|Written by Tamara Symonds|
Leaving the Fold
Yonatan [name has been changed] was raised in a typical ultra-Orthodox family in Jerusalem. He went to a Haredi school and yeshiva, and married when he was 18. Then something changed. "At a certain stage I began to think outside the box," he explains. "About whether what they taught me is true, if God exists, and if he does whether he expects us to do mitzvoth. Why should I keep practicing when everything contradicts it?"
His crisis of faith was not sudden. It began with him sneaking off to the library to read up about science when he was 16, and it wasn't until Yonatan was in his mid-twenties that he told his wife about his thinking. By then the couple had three children. "She already knew that I was critical and unconventional, but she didn't know to what extent." By that point, though, he had decided that he was no longer religious. "Let's continue with the status quo," was his wife's response. Outside the home, she said he could live his life as he saw fit, but she asked him not to tell her about the things he had been reading. Then, independently, she began her own process of self-exploration, until she eventually came to the same conclusion. "It was a slow process of disconnection," Yonatan reflects. Today, so as not to confuse the children who attend a National Religious school, they continue to keep Shabbat and maintain a kosher home, but they no longer live in an ultra-Orthodox area.
As a result of his experiences, Yonatan became one of the founding members of NIF grantee Yotzim L'Shinuim (Going Through a Change), which supports families going through the process of leaving the ultra-Orthodox world. Yotzim L'Shinuim is not an outreach organization trying to convince people to leave the Haredi world, but rather, it works with people who have already made that decision.
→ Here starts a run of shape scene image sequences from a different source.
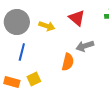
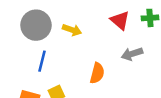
red triangle: (77, 18) -> (120, 20), moved
gray arrow: (85, 46) -> (132, 54), moved

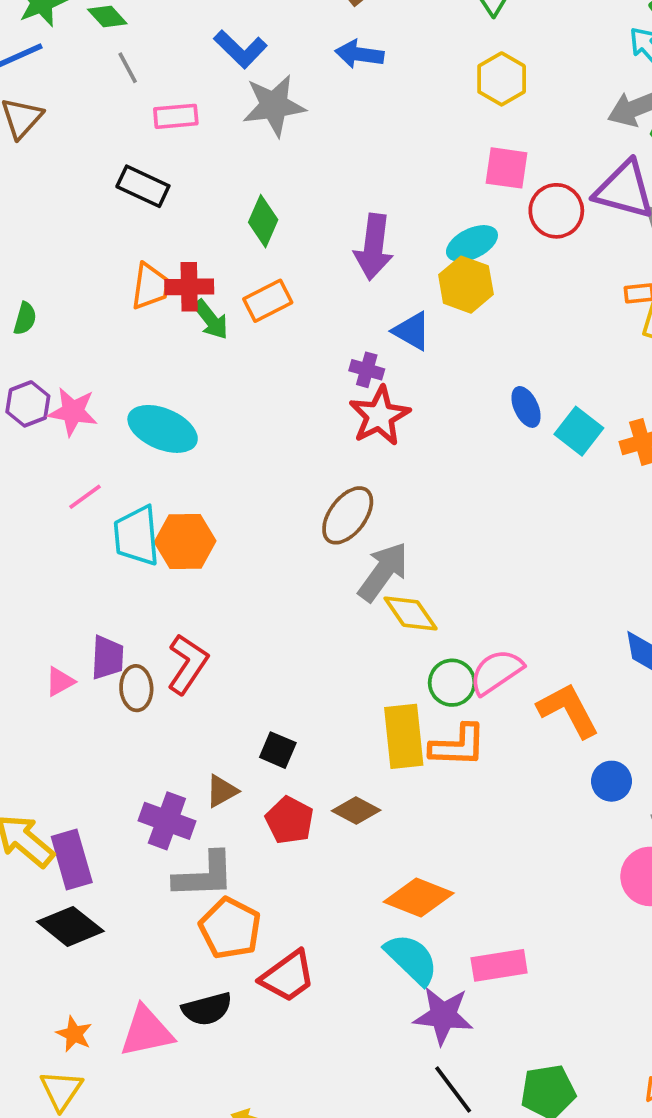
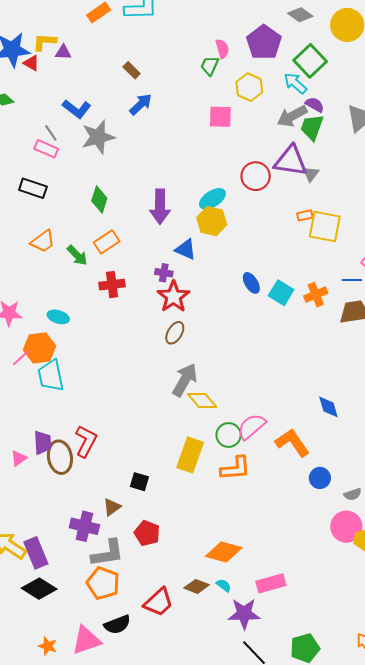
blue arrow: (359, 54) -> (141, 104), turned 135
gray line: (128, 68) -> (51, 133), moved
yellow hexagon: (502, 79) -> (249, 87), moved
pink rectangle: (176, 116) -> (46, 149), turned 35
pink square: (506, 168) -> (220, 117), moved
orange trapezoid: (150, 286) -> (43, 241), turned 52
red cross: (189, 287) -> (112, 285), moved
cyan ellipse: (163, 429) -> (58, 317), size x0.6
brown ellipse: (348, 515) -> (175, 333), moved, size x0.7
orange hexagon: (185, 541) -> (40, 348), moved
brown ellipse: (136, 688) -> (60, 457), size x1.4
yellow rectangle: (404, 736) -> (190, 455), moved, turned 32
brown diamond: (356, 811) -> (197, 586), moved
red pentagon: (290, 820) -> (147, 533), moved
orange pentagon: (230, 928) -> (103, 583), moved
cyan semicircle: (411, 959) -> (224, 585), size x0.5

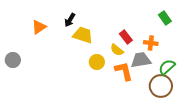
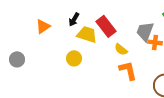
red rectangle: (126, 37) -> (106, 26), moved, size x1.5
gray trapezoid: (141, 60) -> (145, 31), moved, turned -60
yellow circle: (97, 62) -> (74, 58), moved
The group provides people with educational and emotional support, as well as help in finding work.
Soon after their inception, the group found out about NIF/SHATIL, who introduced them to another group of ex-ultra-Orthodox working to change government policy regarding those who leave the Haredi community. The two groups teamed up. At present, there are special educational and employment benefits for haredim that are denied to those leaving the community, even though without communal support they need transitional assistance even more. "We want to ensure that those leaving the community receive the same rights that other Haredim receive," Yonatan says.
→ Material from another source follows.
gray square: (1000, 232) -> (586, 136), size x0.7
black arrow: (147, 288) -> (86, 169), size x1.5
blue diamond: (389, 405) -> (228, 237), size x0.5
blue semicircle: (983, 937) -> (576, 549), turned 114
Yotzim L'Shinum meets every two weeks for cultural events, lectures, and film screenings such as the recent Ponevezh Time. These events are vital in helping the members integrate into wider society. One member commented, "I didn't know about The Beatles until I was 25!" They also run guidance session for parents. "We don't want to disconnect from our families, but the relationships are very complicated. Maybe they understand, but they can't accept it.," noted another member. Future plans include the creation of an institute that will help ex-Haredim complete their studies, thus helping them properly integrate into society. "I missed the train," Yonatan reflects. He is studying in his spare time, but he also needs to work so as to provide for his children, which means he might have to drop out. "I want to help others so their path will be easier." The more Yotzim L'Shinuim develops, the more likely that will be.